Be less impatient… you may have gathered from above that I am a wee touché impatient, well rather a lot actually.  When I have an idea I want to share it, straight away, even if the person I want to share it with is sleeping.  When I have an idea to write for the blog, I want to stop what I am doing and write it then and there, rather than tidy up the kitchen after breakfast… One of the worst things to do to me is say that I’ve got something to tell you but I’ll tell you later, (JUST TELL ME NOW!!) my mind goes through every permutation for what this snippet of information could be, and by the time I do get to find out it’s not nearly as bad as the things I have thought up.  This is a hard one to modify, but I do try, I have a little voice in my head that says slow down, patience is a virtue, tranquilla, (all said in my mother’s voice as she’s been saying all three since I was a wee girl.)

Finish what I start… I start projects all the time; books, knitting, exercise regimes, oh the list goes on of that I have ideas about, plan, some I even start, most however are left half-finished.  Why?  Well I go through bouts of incredible creative energy, when I like to be doing lots, this is followed by bouts of apathy and lack of motivation.  When the latter occurs it is hard to do anything, let alone anything creative.  By the time the creative inspiration returns the interest is generally in a different direction.  So what am I going to do about it, who knows, I think I am going to start focusing more, trying to do one thing at a time, realising the feeling of pride at completion is as good as the excitement of creating something new.  I am also trying not to berate myself if I do lose focus, and just be patient until the inspiration returns.

Stop making people think that I am interrogating them… This is one my sister and husband are constantly telling me I do.  I am incredibly inquisitive, probably to a fault, and I tend to bombard people with questions.  I think that I am taking all the information in, but often miss critical pieces of the puzzle.  So I am endeavouring to slow things down.
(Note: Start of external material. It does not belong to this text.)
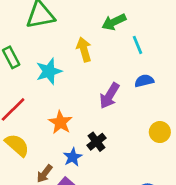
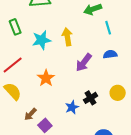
yellow arrow: (84, 49) -> (67, 37), moved
black cross: (97, 142) -> (91, 98), moved
blue star: (73, 157) -> (72, 107), moved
Giving me and the person time to think and to listen more and act on what is said to me.

Tidy up as I go along… Oh I am such a mess sometimes, then rather than tidy up I get distracted, by trains, painting, play doh, lego, cars… my iTouch and PC also help so much to lead me astray; as do Facebook, twitter and texting, which I enjoy so much.  Thus small messes get bigger, and tidying up after them becomes more of a chore.  The funny thing is that tidiness and minimalist existence creates a calm in me.  So that is what I am focusing on, not the fact that I don’t want to, or run out of time to tidy up, but the thought that when it’s done, the result makes me happy, now just to tell my children to assist with not creating mess too…

Oh this post feels like therapy, thank you Kate…
& just so you know just like everything, some of the behaviour modification is being achieved better than others, but I do try… slowly at least to show a good example to my boys.